Viral arthritis also known as tenosynovitis is caused by reoviruses, and the clinical signs and manifestation of disease varies markedly depending on the pathogenicity and tropism (preferred tissue to infect) of the virus. Some can cause other disease syndromes such as early chick mortality and malabsorption syndrome, while others have shown severe systemic disease including pericarditis in chickens. Clinical signs include reduced growth and mobility, lameness, hock inflammation, swelling of the tendon sheaths and unthriftiness.
Viral arthritis is a classic manifestation of reovirus infection of chickens, and there are at least five serotypes of the virus. Morbidity is high but mortality is usually low. Transmission is by faecal contamination and birds can remain carriers for over 250 days. Diagnosis may be based on the history, lesions, IFA and rising antibody titre.

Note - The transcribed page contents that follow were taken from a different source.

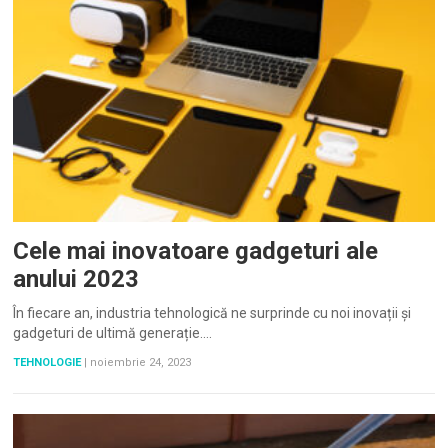
Cele mai inovatoare gadgeturi ale
anului 2023
În fiecare an, industria tehnologică ne surprinde cu noi inovații și
gadgeturi de ultimă generație.…
TEHNOLOGIE
|
noiembrie 24, 2023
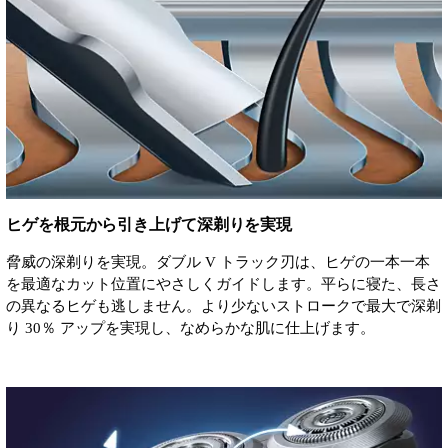
ヒゲを根元から引き上げて深剃りを実現
脅威の深剃りを実現。ダブル V トラック刃は、ヒゲの一本一本
を最適なカット位置にやさしくガイドします。平らに寝た、長さ
の異なるヒゲも逃しません。より少ないストロークで最大で深剃
り 30％ アップを実現し、なめらかな肌に仕上げます。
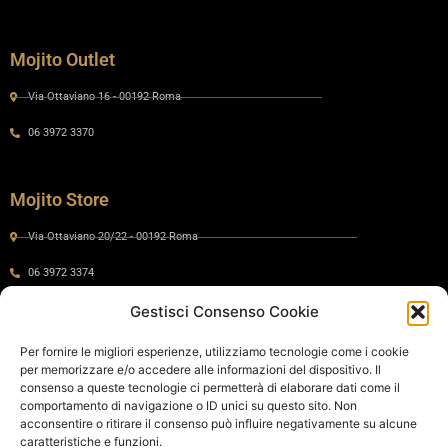
Mojito Outlet
Via Ottaviano 16 - 00192 Roma
06 3972 3370
Mojito Store
Via Ottaviano 20/22 - 00192 Roma
06 3972 3374
Gestisci Consenso Cookie
Gaia by Mojito
Per fornire le migliori esperienze, utilizziamo tecnologie come i cookie
per memorizzare e/o accedere alle informazioni del dispositivo. Il
Via Ottaviano 24 - 00192 Roma
consenso a queste tecnologie ci permetterà di elaborare dati come il
comportamento di navigazione o ID unici su questo sito. Non
06 575 8821
acconsentire o ritirare il consenso può influire negativamente su alcune
caratteristiche e funzioni.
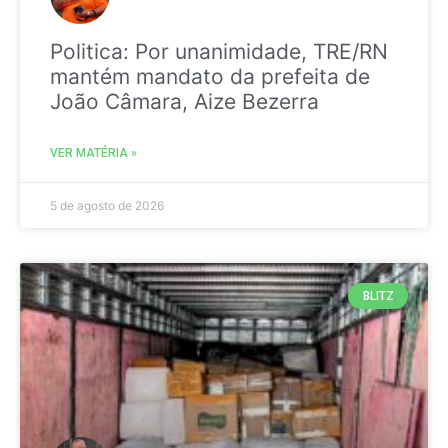
Politica: Por unanimidade, TRE/RN
mantém mandato da prefeita de
João Câmara, Aize Bezerra
VER MATÉRIA »
5 de agosto de 2026
BLITZ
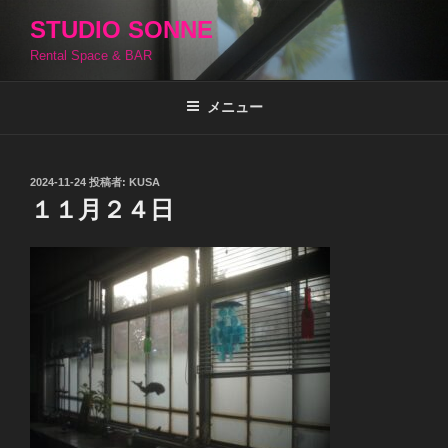
コ
STUDIO SONNE
ン
Rental Space & BAR
テ
ン
ツ
メニュー
へ
ス
キ
投
2024-11-24
投稿者:
KUSA
稿
ッ
１１月２４日
日:
プ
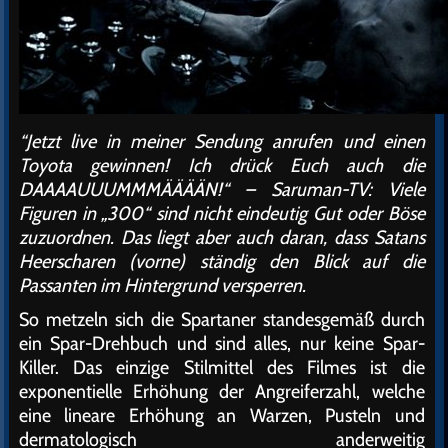
“Jetzt live in meiner Sendung anrufen und einen
Toyota gewinnen! Ich drück Euch auch die
DAAAAUUUMMMÄÄÄÄN!“ – Saruman-TV: Viele
Figuren in „300“ sind nicht eindeutig Gut oder Böse
zuzuordnen. Das liegt aber auch daran, dass Satans
Heerscharen (vorne) ständig den Blick auf die
Passanten im Hintergrund versperren.
So metzeln sich die Spartaner standesgemäß durch
ein Spar-Drehbuch und sind alles, nur keine Spar-
Killer. Das einzige Stilmittel des Filmes ist die
exponentielle Erhöhung der Angreiferzahl, welche
eine lineare Erhöhung an Warzen, Pusteln und
dermatologisch anderweitig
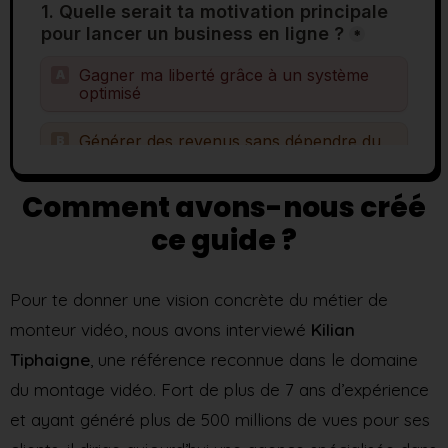
Comment avons-nous créé
ce guide ?
Pour te donner une vision concrète du métier de
monteur vidéo, nous avons interviewé
Kilian
Tiphaigne
, une référence reconnue dans le domaine
du montage vidéo. Fort de plus de 7 ans d’expérience
et ayant généré plus de 500 millions de vues pour ses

Isolation may be readily achieved in in vitro cultures and serology may be by DID, FAT or Elisa. Subclinical infections (not associated with clinical disease signs) are common. Diagnosis is primarily to exclude mycoplasmosis, salmonellosis, Marek’s disease, Pasteurella and erysipelas as potential causative agents of the observed clinical signs.
Vaccination is ideally carried out by administration of a live vaccine in rear followed by an inactivated vaccine prior to lay. Most vaccines are based on strain 11/33. The virus is resistant to heat, ether, chloroform, pH and environmental factors, therefore, good biosecurity and hygeine practices and an all-in/all-out production system are the best preventative measures.